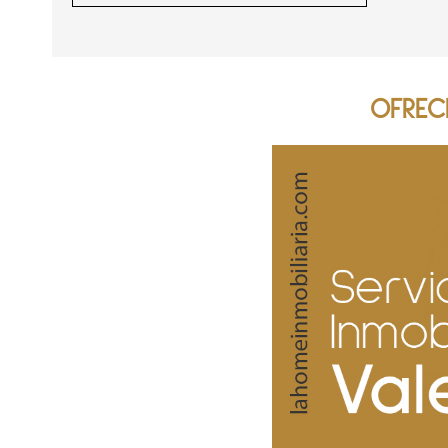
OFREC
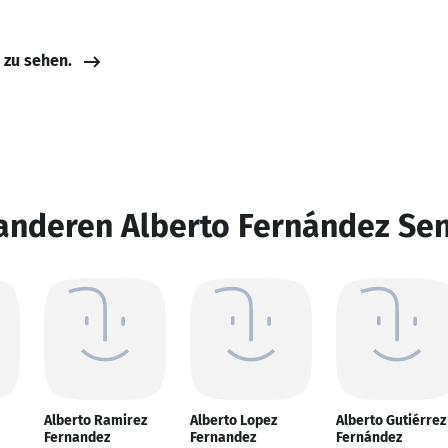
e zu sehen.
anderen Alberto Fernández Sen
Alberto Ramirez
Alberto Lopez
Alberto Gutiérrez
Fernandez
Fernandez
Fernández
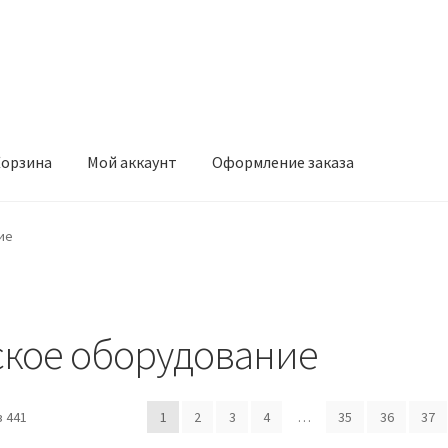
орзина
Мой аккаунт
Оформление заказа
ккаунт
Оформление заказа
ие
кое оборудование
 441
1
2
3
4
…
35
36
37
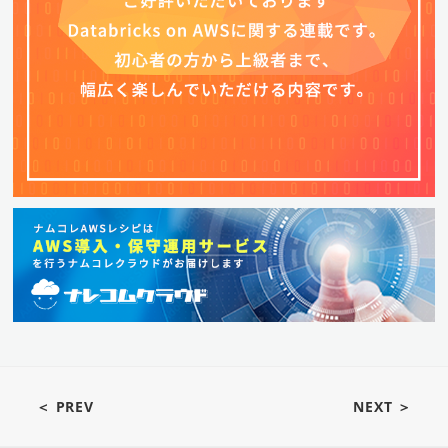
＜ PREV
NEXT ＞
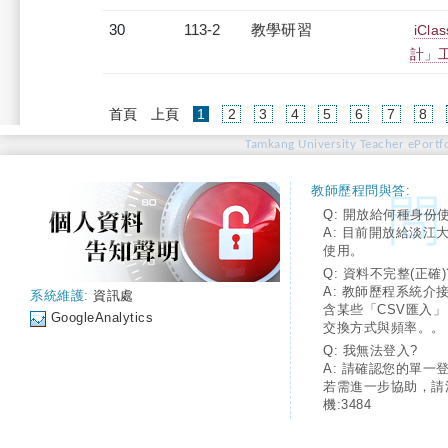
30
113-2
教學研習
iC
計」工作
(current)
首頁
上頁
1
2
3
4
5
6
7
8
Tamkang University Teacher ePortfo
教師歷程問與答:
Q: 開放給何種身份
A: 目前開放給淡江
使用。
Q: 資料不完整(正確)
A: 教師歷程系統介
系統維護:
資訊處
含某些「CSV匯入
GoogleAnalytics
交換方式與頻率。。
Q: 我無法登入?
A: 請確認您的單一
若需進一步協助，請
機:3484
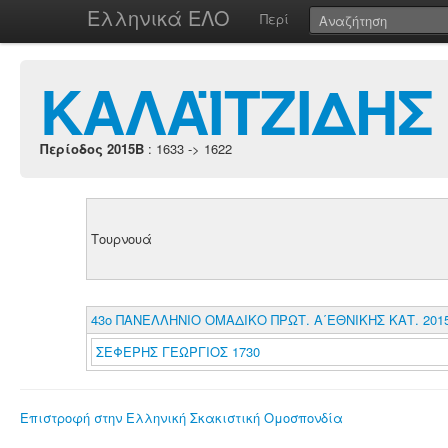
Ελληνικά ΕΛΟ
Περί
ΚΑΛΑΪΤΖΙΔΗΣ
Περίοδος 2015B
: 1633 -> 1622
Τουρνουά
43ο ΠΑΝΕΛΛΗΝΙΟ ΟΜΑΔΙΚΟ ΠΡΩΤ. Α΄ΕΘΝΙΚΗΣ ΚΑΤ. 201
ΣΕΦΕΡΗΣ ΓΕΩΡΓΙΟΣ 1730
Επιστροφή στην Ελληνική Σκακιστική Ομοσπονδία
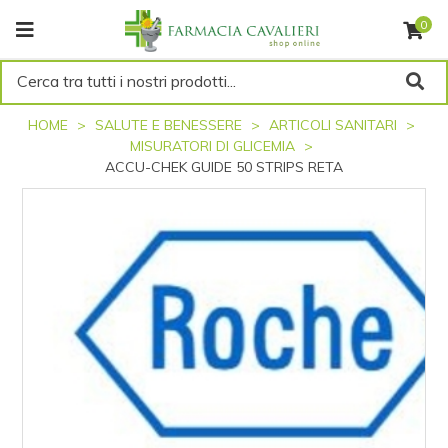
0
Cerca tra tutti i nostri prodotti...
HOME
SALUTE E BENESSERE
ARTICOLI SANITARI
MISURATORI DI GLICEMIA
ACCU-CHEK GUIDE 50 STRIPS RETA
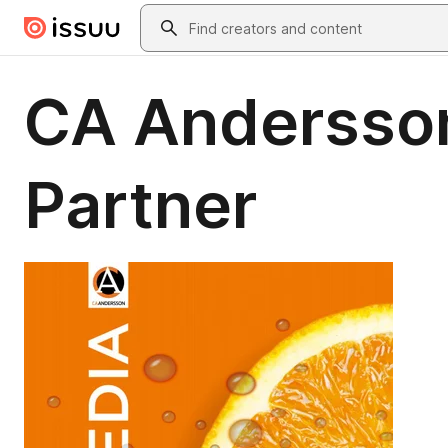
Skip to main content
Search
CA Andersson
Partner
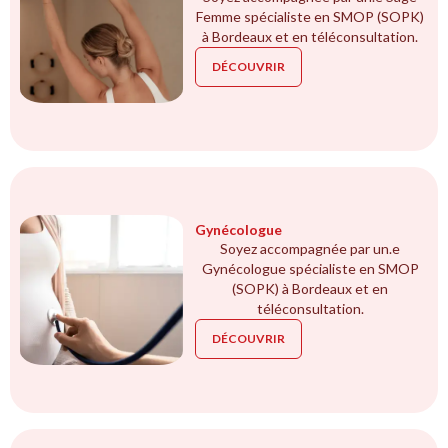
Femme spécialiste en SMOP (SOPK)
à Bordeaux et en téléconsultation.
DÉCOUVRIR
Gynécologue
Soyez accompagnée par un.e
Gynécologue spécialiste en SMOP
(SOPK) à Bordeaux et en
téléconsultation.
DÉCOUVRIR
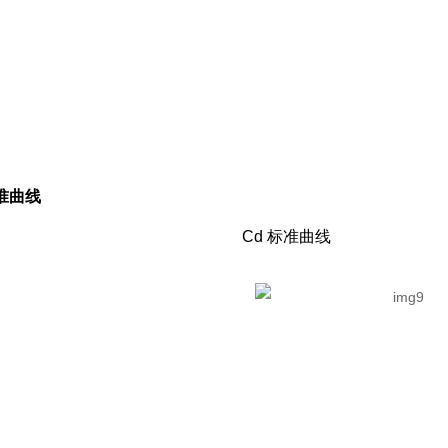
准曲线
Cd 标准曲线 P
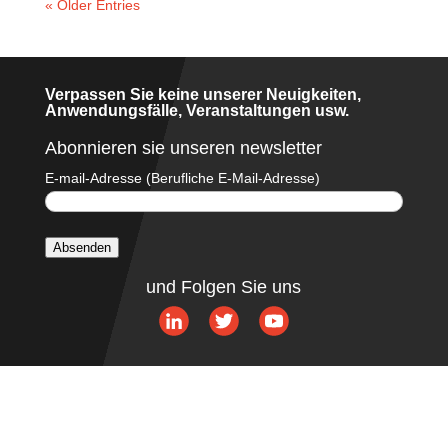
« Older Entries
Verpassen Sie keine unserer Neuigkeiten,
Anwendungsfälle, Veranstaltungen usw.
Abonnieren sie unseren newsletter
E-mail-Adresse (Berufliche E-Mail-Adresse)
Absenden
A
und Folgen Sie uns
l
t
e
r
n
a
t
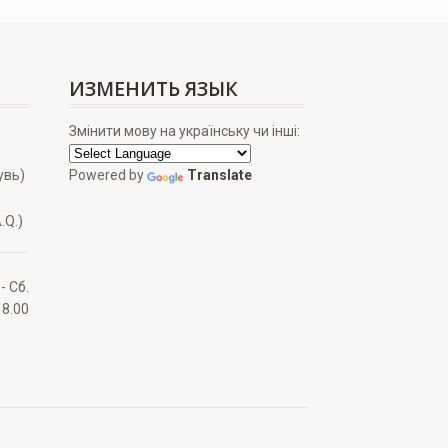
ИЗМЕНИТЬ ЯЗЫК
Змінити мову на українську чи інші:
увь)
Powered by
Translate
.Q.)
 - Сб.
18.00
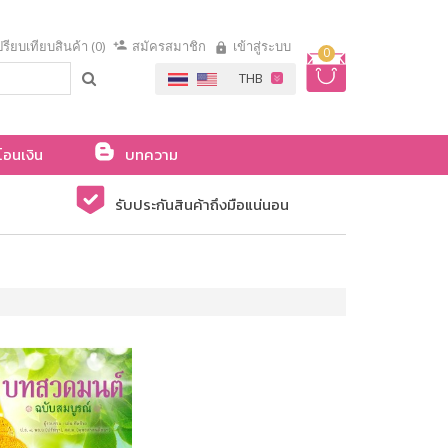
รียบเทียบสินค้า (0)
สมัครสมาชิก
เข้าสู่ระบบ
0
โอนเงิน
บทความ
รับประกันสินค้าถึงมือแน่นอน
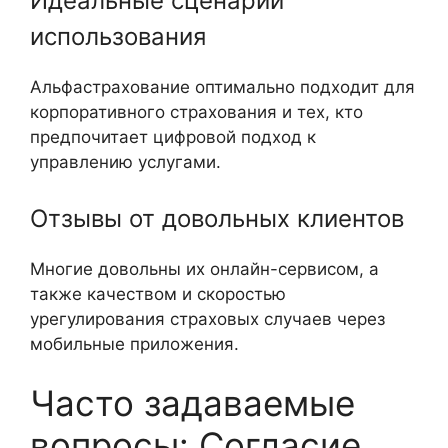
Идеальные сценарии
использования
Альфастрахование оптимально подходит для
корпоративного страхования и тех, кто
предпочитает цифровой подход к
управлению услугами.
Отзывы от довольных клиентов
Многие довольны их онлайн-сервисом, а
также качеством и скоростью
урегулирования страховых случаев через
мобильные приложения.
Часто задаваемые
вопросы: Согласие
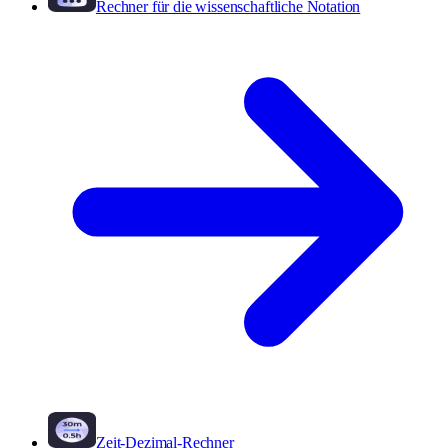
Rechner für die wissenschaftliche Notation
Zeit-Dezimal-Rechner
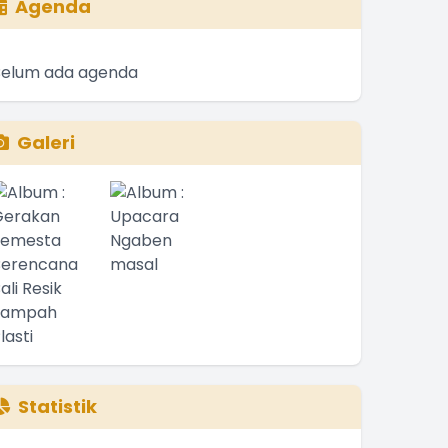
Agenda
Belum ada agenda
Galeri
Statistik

::::::::

Write out the data above exactly as it appears, but without any image.

## EXPECTED ANSWER
OFREC
e zu sehen.
anderen Alberto Fernández Sen
Alberto Ramirez
Alberto Lopez
Alberto Gutiérrez
Fernandez
Fernandez
Fernández
орзина
Мой аккаунт
Оформление заказа
ккаунт
Оформление заказа
ие
кое оборудование
 441
1
2
3
4
…
35
36
37
＜ PREV
NEXT ＞
30
113-2
教學研習
iC
計」工作
(current)
首頁
上頁
1
2
3
4
5
6
7
8
Tamkang University Teacher ePortfo
教師歷程問與答:
Q: 開放給何種身份
A: 目前開放給淡江
使用。
Q: 資料不完整(正確)
A: 教師歷程系統介
系統維護:
資訊處
含某些「CSV匯入
GoogleAnalytics
交換方式與頻率。。
Q: 我無法登入?
A: 請確認您的單一
若需進一步協助，請
機:3484
Ελληνικά ΕΛΟ
Περί
ΚΑΛΑΪΤΖΙΔΗΣ
Περίοδος 2015B
: 1633 -> 1622
Τουρνουά
43ο ΠΑΝΕΛΛΗΝΙΟ ΟΜΑΔΙΚΟ ΠΡΩΤ. Α΄ΕΘΝΙΚΗΣ ΚΑΤ. 201
ΣΕΦΕΡΗΣ ΓΕΩΡΓΙΟΣ 1730
Επιστροφή στην Ελληνική Σκακιστική Ομοσπονδία
0
Cerca tra tutti i nostri prodotti...
HOME
SALUTE E BENESSERE
ARTICOLI SANITARI
MISURATORI DI GLICEMIA
ACCU-CHEK GUIDE 50 STRIPS RETA
Skip to main content
Search
CA Andersson
Partner
Femme spécialiste en SMOP (SOPK)
à Bordeaux et en téléconsultation.
DÉCOUVRIR
Gynécologue
Soyez accompagnée par un.e
Gynécologue spécialiste en SMOP
(SOPK) à Bordeaux et en
téléconsultation.
DÉCOUVRIR
准曲线
Cd 标准曲线 P
« Older Entries
Verpassen Sie keine unserer Neuigkeiten,
Anwendungsfälle, Veranstaltungen usw.
Abonnieren sie unseren newsletter
E-mail-Adresse (Berufliche E-Mail-Adresse)
Absenden
A
und Folgen Sie uns
l
t
e
r
n
a
t
ИЗМЕНИТЬ ЯЗЫК
Змінити мову на українську чи інші:
увь)
Powered by
Translate
.Q.)
 - Сб.
18.00
รียบเทียบสินค้า (0)
สมัครสมาชิก
เข้าสู่ระบบ
0
โอนเงิน
บทความ
รับประกันสินค้าถึงมือแน่นอน
Идеальные сценарии
использования
Альфастрахование оптимально подходит для
корпоративного страхования и тех, кто
предпочитает цифровой подход к
управлению услугами.
Отзывы от довольных клиентов
Многие довольны их онлайн-сервисом, а
также качеством и скоростью
урегулирования страховых случаев через
мобильные приложения.
Часто задаваемые
вопросы: Согласие
Rechner für die wissenschaftliche Notation
Zeit-Dezimal-Rechner
Agenda
Belum ada agenda
Galeri
Statistik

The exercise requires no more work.